***** Supplied information
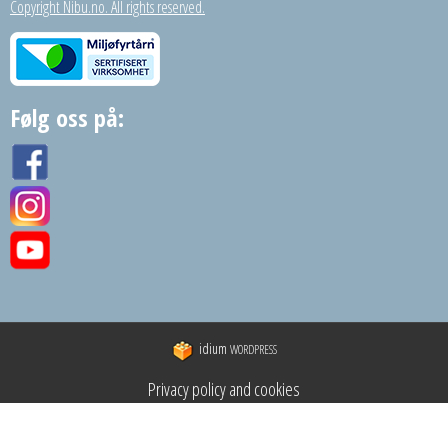
Copyright Nibu.no. All rights reserved.
Følg oss på:
idium
WORDPRESS
Privacy policy and cookies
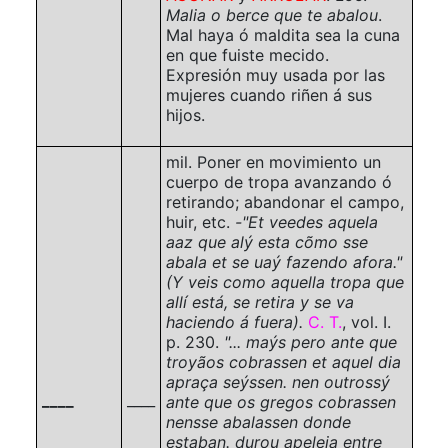
Malia o berce que te abalou
.
Mal haya ó maldita sea la cuna
en que fuiste mecido.
Expresión muy usada por las
mujeres cuando riñen á sus
hijos.
mil.
Poner en movimiento un
cuerpo de tropa avanzando ó
retirando; abandonar el campo,
huir, etc.
-"Et veedes aquela
aaz que alý esta cõmo sse
abala et se uaý fazendo afora."
(Y veis como aquella tropa que
allí está, se retira y se va
haciendo á fuera).
C. T.
,
vol. I.
p. 230
.
"... maýs pero ante que
troyãos cobrassen et aquel dia
apraça seýssen. nen outrossý
____
____
ante que os gregos cobrassen
nensse abalassen donde
estaban. durou apeleia entre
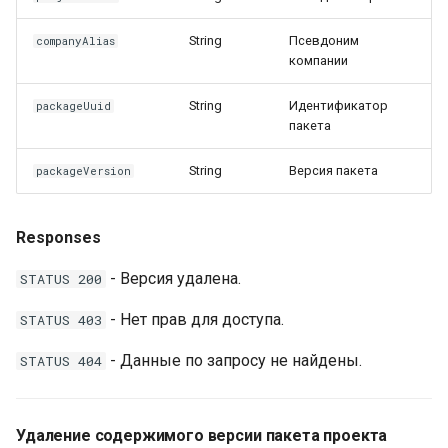
String
Псевдоним
companyAlias
компании
String
Идентификатор
packageUuid
пакета
String
Версия пакета
packageVersion
Responses
- Версия удалена.
STATUS 200
- Нет прав для доступа.
STATUS 403
- Данные по запросу не найдены.
STATUS 404
Удаление содержимого версии пакета проекта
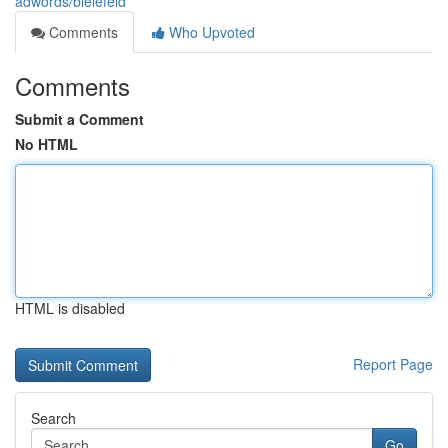
adwords/bielefeld
Comments
Who Upvoted
Comments
Submit a Comment
No HTML
HTML is disabled
Report Page
Search
Go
**********
Your instructions. Search the entries above for "пакета". Return every line that has it.

Your solution.
пакета
Версия пакета
Удаление содержимого версии пакета проекта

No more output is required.